Stroke is the third leading cause of death and the leading cause of disability in the United States. Injury due to ischemic stroke occurs as a result of a sequence of events that involve complex interactions between fundamental cell injury mechanisms. The potential for neuroprotective stroke therapy is enormous. However, neuroprotective trials run over the past 25 years have been negative. New approaches to stroke neuroprotection are needed to break this impasse. The goal of this project is to support new approaches to neuroprotective stroke therapy by developing an ontology-driven methodology and system for generating, linking, and creating pathway diagrams that model biological phenomena in stroke pathobiology. We will use the following as input data: gene expression profiles, existing pathway databases, and relevant biomedical literature. The Gene Ontology will provide basic reference schema to identify, classify, and relate pathways. Our focus will be on the molecular mechanisms involved in Lipopolysaccharide preconditioning. The pathways discovered will be made available in the form of a curated database that adheres to established common exchange formats for biological pathway data. Current pathway analysis tools are too dependent on manual processes to organize gene lists into biological pathways. The approach described in this proposal will reduce such a dependency by using the Gene Ontology and automated text processing to (a) capture functional similarities among genes that facilitate the construction of biological pathways, and (b) develop processes that enable the fusion of diverse / sources of evidence (e.g., existing pathway databases and relevant biomedical literature).
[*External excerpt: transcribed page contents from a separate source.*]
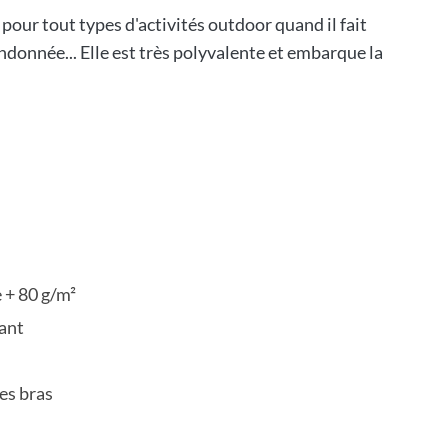
 pour tout types d'activités outdoor quand il fait
andonnée... Elle est très polyvalente et embarque la
 + 80 g/m²
vant
es bras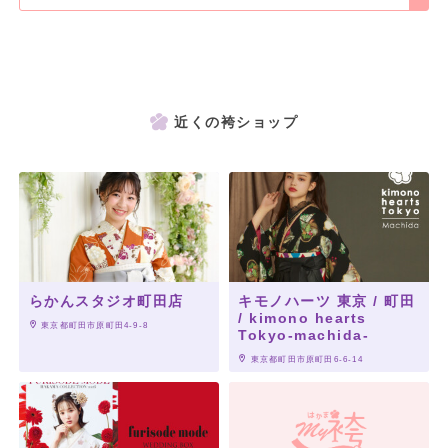
近くの袴ショップ
らかんスタジオ町田店
キモノハーツ 東京 / 町田
/ kimono hearts
 東京都町田市原町田4-9-8
Tokyo-machida-
 東京都町田市原町田6-6-14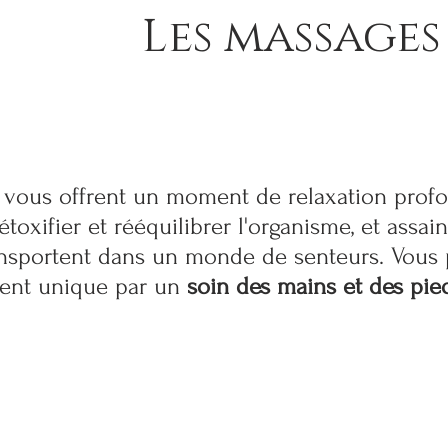
Les massages
 vous offrent un moment de relaxation profo
oxifier et rééquilibrer l'organisme, et assain
nsportent dans un monde de senteurs. Vous 
ent unique par un
soin des mains et des pie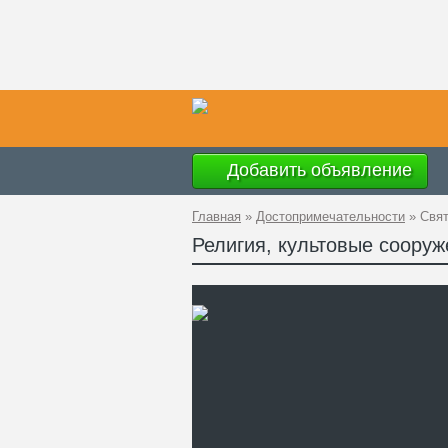
Добавить объявление
Главная
»
Достопримечательности
»
Свят
Религия, культовые сооруж
Ад
GP
Те
Са
Св
се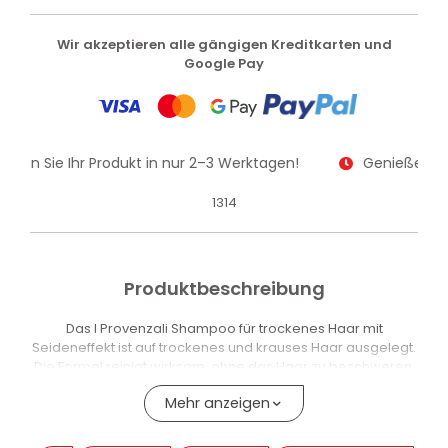
Wir akzeptieren alle gängigen Kreditkarten und
Google Pay
alten Sie Ihr Produkt in nur 2–3 Werktagen!
Genießen Sie
1314
Produktbeschreibung
Das I Provenzali Shampoo für trockenes Haar mit
Seideneffekt ist auf trockenes und krauses Haar ausgelegt.
Die Formel reinigt wirksam, ohne das Haar zu beschweren,
und hilft, es seidig und leicht kämmbar zu hinterlassen.
Mehr anzeigen
Die Waschbasis enthält sanfte Tenside pflanzlichen
Ursprungs. Die Formel ist mit Sheabutter-Öl, Avocado-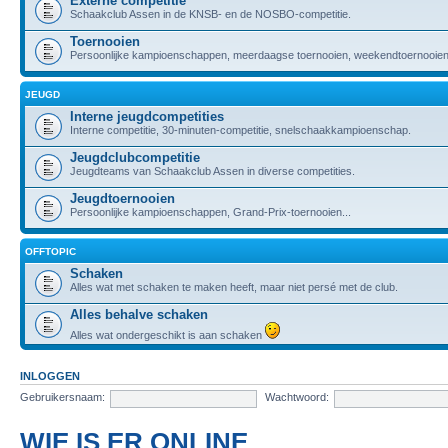
Externe competitie
Schaakclub Assen in de KNSB- en de NOSBO-competitie.
Toernooien
Persoonlijke kampioenschappen, meerdaagse toernooien, weekendtoernooien,
JEUGD
Interne jeugdcompetities
Interne competitie, 30-minuten-competitie, snelschaakkampioenschap.
Jeugdclubcompetitie
Jeugdteams van Schaakclub Assen in diverse competities.
Jeugdtoernooien
Persoonlijke kampioenschappen, Grand-Prix-toernooien...
OFFTOPIC
Schaken
Alles wat met schaken te maken heeft, maar niet persé met de club.
Alles behalve schaken
Alles wat ondergeschikt is aan schaken
INLOGGEN
Gebruikersnaam:
Wachtwoord:
WIE IS ER ONLINE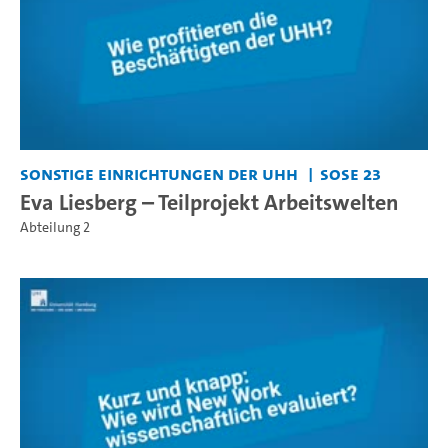
Sonstige Einrichtungen der UHH
SoSe 23
Eva Liesberg – Teilprojekt Arbeitswelten
Abteilung 2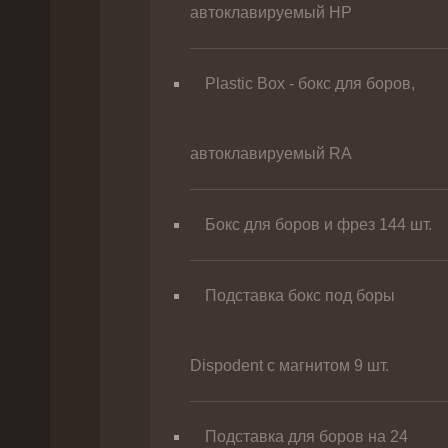
автоклавируемый HP
Plastic Box - бокс для боров,
автоклавируемый RA
Бокс для боров и фрез 144 шт.
Подставка бокс под боры
Dispodent с магнитом 9 шт.
Подставка для боров на 24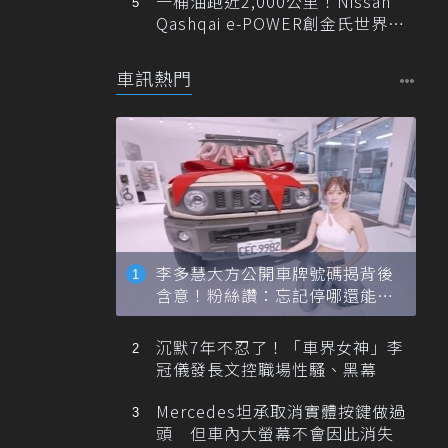
一桶油跑近2,000公里！Nissan
Qashqai e-POWER創金氏世界紀
錄
車訊熱門
李多慧大方公開車牌號碼揭背後
含意！粉絲讚：忘記停哪還能幫
忙找車
沉默7年不忍了！「車界女神」李
冠儀發長文控職場性騷、黑幕
Mercedes坦承取消實體按鍵做過
頭 但車內大螢幕不會因此消失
This achievement will be carried out through the following specific aims.
Aim 1. Gather functional genomic evidence for neuroprotective mechanisms that underlie LPS preconditioning in stroke.
Aim 2. Develop a method and a system to define the biological role of neuroprotective genes in stroke.
Aim 3. Utilize in vitro and in vivo models of ischemia to test the validity of specific neuroprotective pathway predictions generated using knowledge-based computational tools developed in Aims 1-2.